SERAYUNEWS – Sekolah Menengah Pertama (SMP) Negeri di Kabupaten Banyumas beberapa di antaranya ternyata masih menggelar kegiatan lulusan atau wisuda seperti universitas. Hal tersebut mendapatkan pertentangan dari sejumlah wali murid, karena biaya yang dikeluarkan hingga ratusan ribu hingga jutaan rupiah.
Sebut saja Mawar, seorang wali murid yang anaknya telah dinyatakan lulus di sebuah SMP Negeri di Purwokerto. Dia harus merogoh koceng hingga lebih dari Rp1 juta untuk kegiatan kelulusan anaknya. “Ada bayar sewa gedung hotel itu lebih dari Rp500 ribu, yearbook sekitar 300 ribu, mix up buat yearbook 150 ribu, sewa tempat foto 50 ribu, bayar ijazah 120 ribu. Totalnya lebih dari satu juta,” ujar dia, Selasa (13/5/2025).
Mawar menambahkan, sejauh yang dia tahun peraturan pemerintah tidak ada mewajibkan hal tersebut. Namun, di sekolah anaknya justru diwajibkan hal tersebut.
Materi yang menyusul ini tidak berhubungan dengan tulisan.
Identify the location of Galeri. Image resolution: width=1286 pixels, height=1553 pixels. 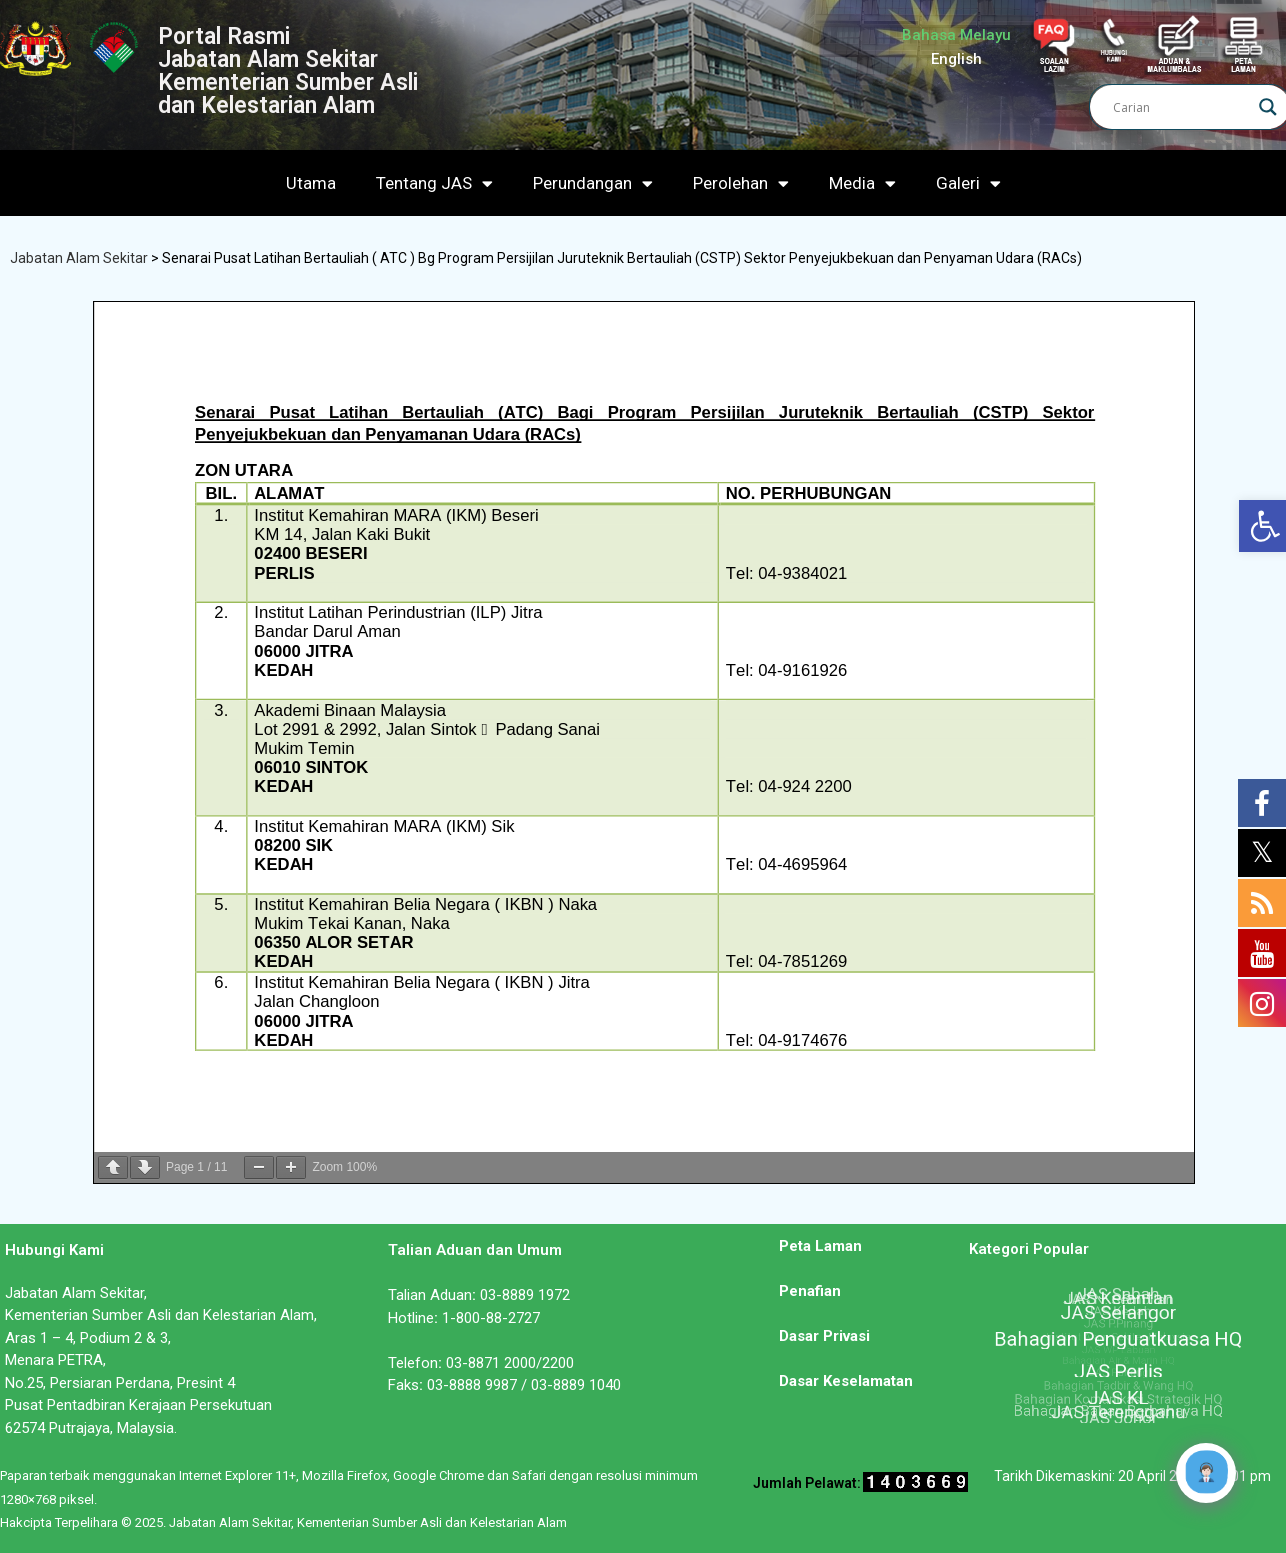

“Kemarin kita sempat rapat, semua wali murid di kelas 9 ikut. Di rapat itu kan kami kira ada voting setuju atau tidak diadakan perpisahan, justru langsung ada penjelasan soal wisuda di hotel. Biayanya berapa dan sebagainya. Nggak ada voting yang ada langsung dipatok nominal. Jadi memang tidak ada kata-kata wajib, tetapi kesannya diwajibkan untuk ikut,” kata dia.
Banyak wali murid yang merasa keberatan dengan hal tersebut, apalagi perayaan kelulusan yang berusaha dibuat semegah mungkin, tanpa melihat kondisi ekonomi dari wali murid. “Tadinya mau disuruh pakai toga, tetapi nggak jadi, akhirnya pakai pakaian tradisional untuk kelulusan di awal bulan Juni 2025,” ujarnya.
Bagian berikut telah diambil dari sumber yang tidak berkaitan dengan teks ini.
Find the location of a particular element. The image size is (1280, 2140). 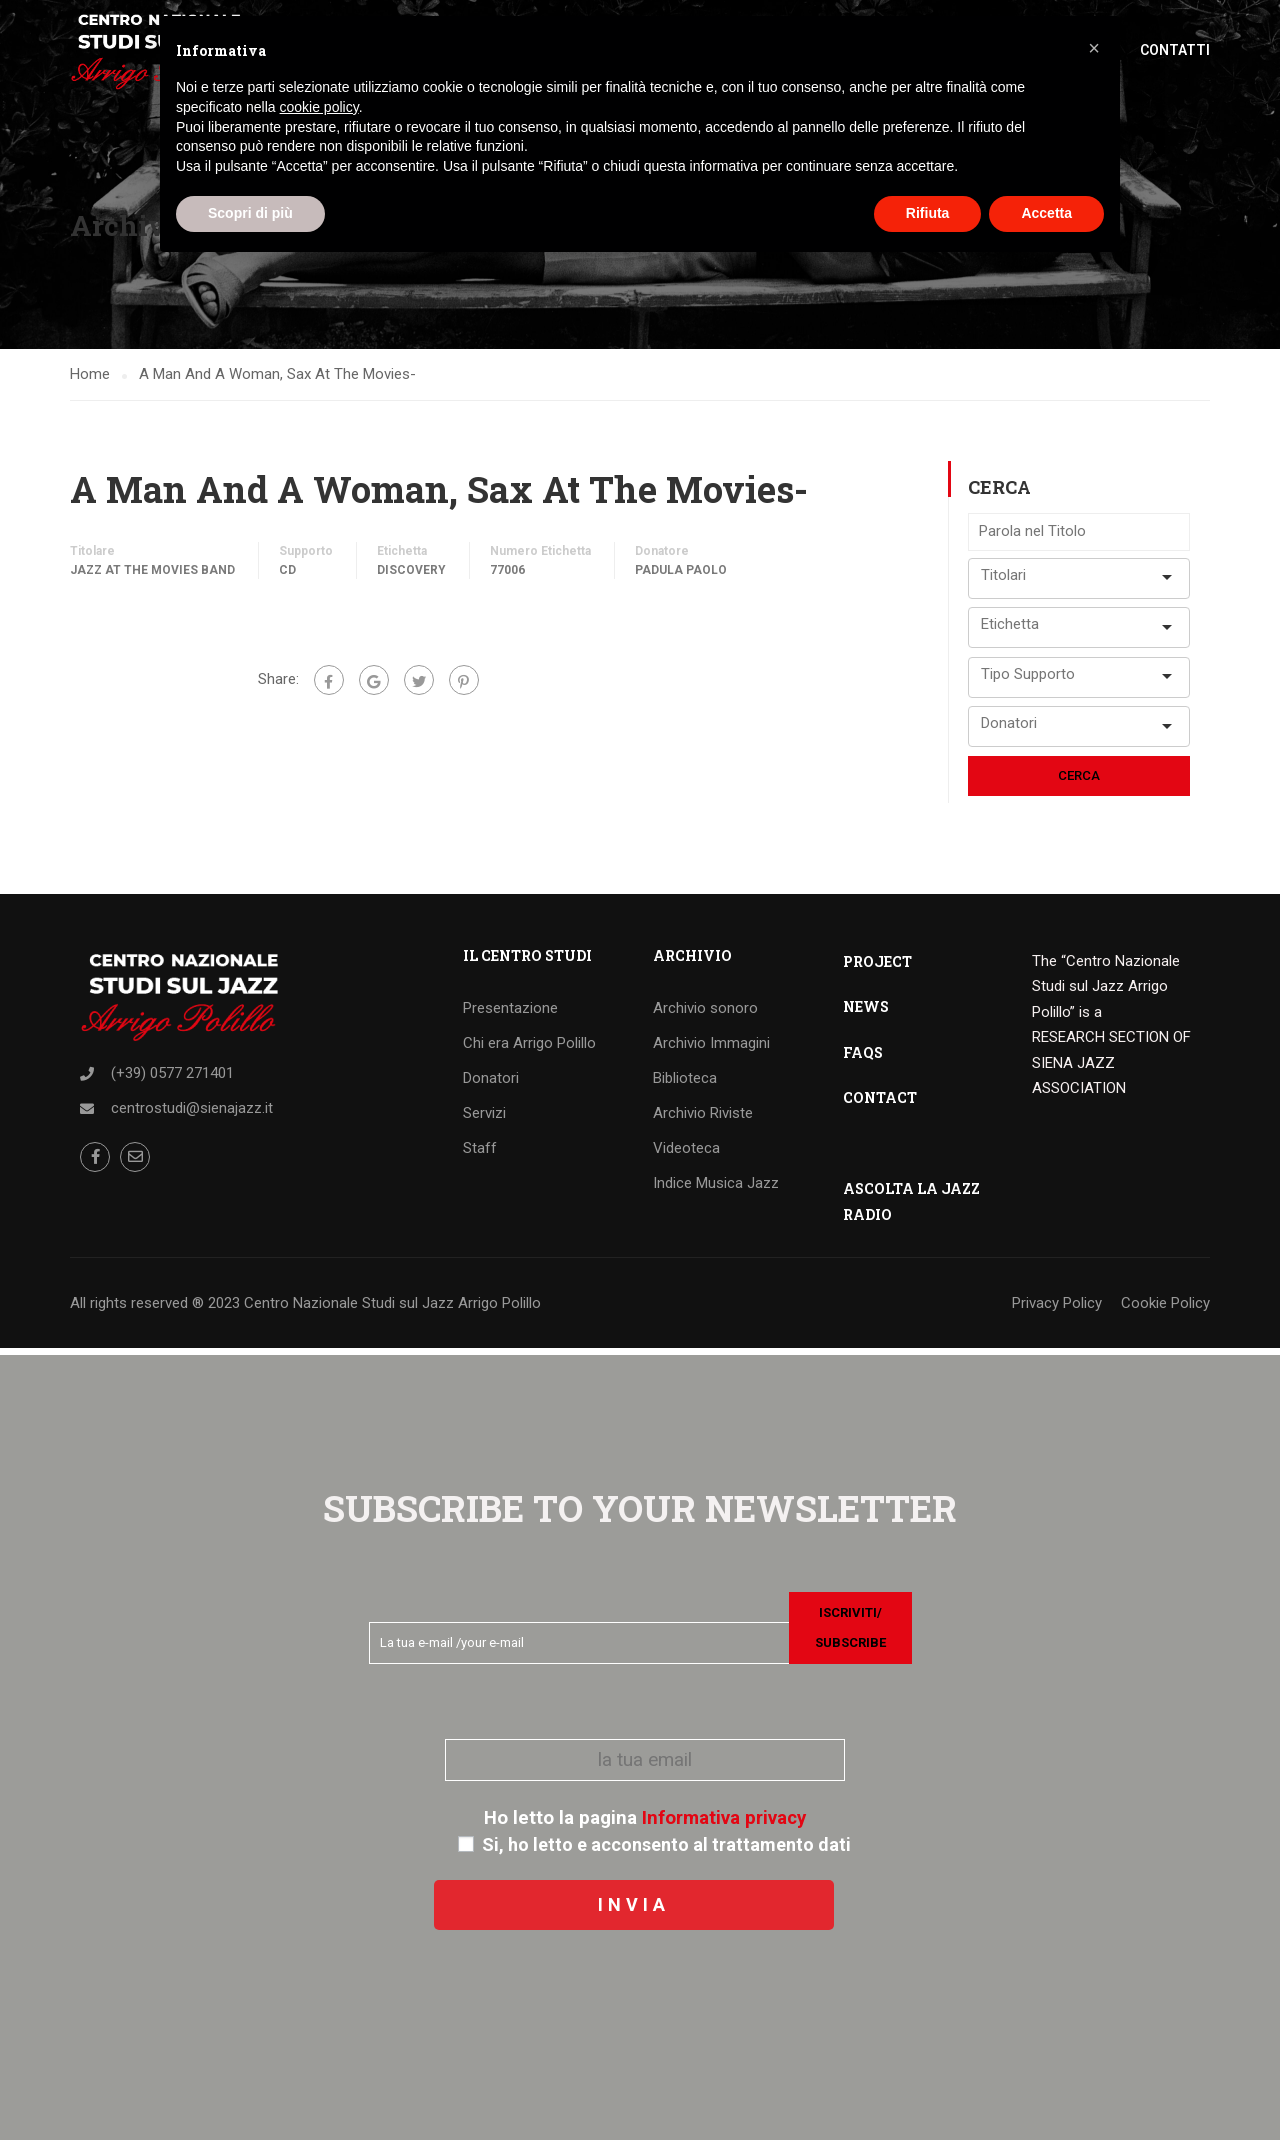

Indice Musica Jazz is located at coordinates (716, 1189).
Dari informasi yang Mawar peroleh setiap sekolah nominalnya berbeda-beda tergantung kebijakan masing-masing sekolah. Seperti ada yang mengadakan acara di sekolah, hingga menyewa hotel untuk acara kelulusan. “Itu ada SMK negeri di salah satu hotel biayanya paling cuman 400 ribu, ada juga SMP yang 600 ribu,” kata dia.
Sementara itu, salah satu wali murid yang juga enggan disebutkan namanya mengaku kurang setuju dengan adanya kegiatan kelulusan yang diharuskan untuk menggelar acara semegah mungkin. Sebab, menurutnya itu hanya menghambur-hamburkan uang.
“Kan nanti kita harus mempersiapkan lagi ketika anak kita mau masuk SMA apa SMK, duit lagi. Kasihan wali murid yang memang ekonominya kurang bagus untuk mengikuti acara itu. Kalau tidak mengikuti, kasihan anaknya karena banyak yang ikut,” ujarnya.